Meine Testleser lobten auch die Tricks, die Jordan ihnen verrät – so zum Beispiel in einem Exkurs, der sich dem Lesen, Exzerpieren und Vervielfältigen widmet (S. 50-54). Jordan ermutigt seine Leser zum Querlesen, wenn sie sich rasch orientieren müssen, ob oder welche Teile eines Buches für sie nützlich sind.
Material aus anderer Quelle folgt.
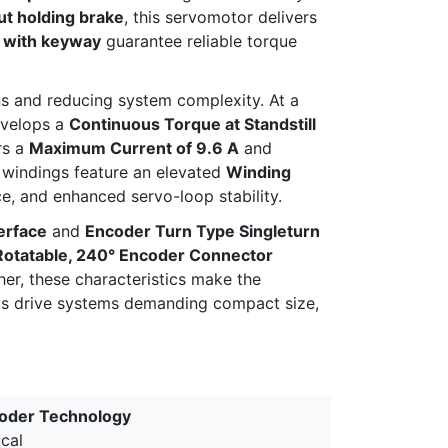
t holding brake
, this servomotor delivers
t with keyway
guarantee reliable torque
ans and reducing system complexity. At a
velops a
Continuous Torque at Standstill
rs a
Maximum Current of 9.6 A
and
r windings feature an elevated
Winding
ce, and enhanced servo-loop stability.
erface
and
Encoder Turn Type Singleturn
Rotatable, 240° Encoder Connector
her, these characteristics make the
s drive systems demanding compact size,
oder Technology
cal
Kein erhobener Zeigefinger, der mahnt, nur ja alles und gründlich zu lesen, sondern viel Pragmatismus und Verständnis für den Zeitdruck im Studenten- und Berufsleben, der oftmals schnellen Wissenserwerb notwendig macht.

Als einen weiteren positiven Punkt hoben die Studierenden hervor, dass Jordan ihnen ausgewählte Historiker präsentiert und nahe bringt. Hans Mommsen wird mit einem wunderbaren Zitat vorgestellt: Er beneide die Studenten, weil sie noch Zeit zum Lesen hätten, während später im wissenschaftlichen Beruf nur noch gebastelt werde. „Basteln“, so erklärt Jordan seinen Lesern, bedeute bei Mommsen die „effektive Aneignung von Wissen“ (S. 50f.). Nicht nur im Studium, sondern auch im späteren Berufsleben sei dieses effektive Arbeiten gefragt.

Sokrates und Platon werden von Jordan herangezogen, um den Lesern zu erklären, was sekundäre Quellen sind und wie sie sich von den Primärquellen unterscheiden. Meinen Studierenden war durchaus bewusst, dass Jordan eine Auswahl getroffen hat. Aber sie betonten, dass gerade in der Auswahl und Anschaulichkeit eine große Stärke liege: Einige Namen ließen sich nun einmal besser erinnern als gleich eine Hundertschaft, besonders wenn sie mit anschaulichen Beispielen verknüpft seien. Sie könnten das neu erworbene Wissen als Gerüst nutzen, das sie mit neuen Erkenntnissen erweitern könnten. Die Studierenden erklärten auch, dass ihnen Jordan eine Waffe gegen alle diejenigen in die Hand gegeben habe, die Respekt erheischend mit Namen und Begriffen um sich werfen. Nach der Lektüre seines Buches ließen sie sich dadurch nicht mehr ins Bockshorn jagen.

Nach Meinung meiner Benutzer ist das Buch nicht nur für Studienanfänger hilfreich; auch ältere Semester können die Dinge nachschlagen, die sie in Lehrveranstaltungen verpasst (oder vermisst) haben. Den Praxistest hat Jordans „Einführung in das Geschichtsstudium“ also mit Bravour bestanden – nicht zuletzt deshalb, weil das handliche Reclam-Buch in nahezu jede Hosentasche und mit noch nicht einmal 5 Euro zu jedem Geldbeutel passt. Übrigens können auch ehemalige Studenten, die nun als Dozenten arbeiten, das Buch mit Gewinn in ihren Lehrveranstaltungen einsetzen.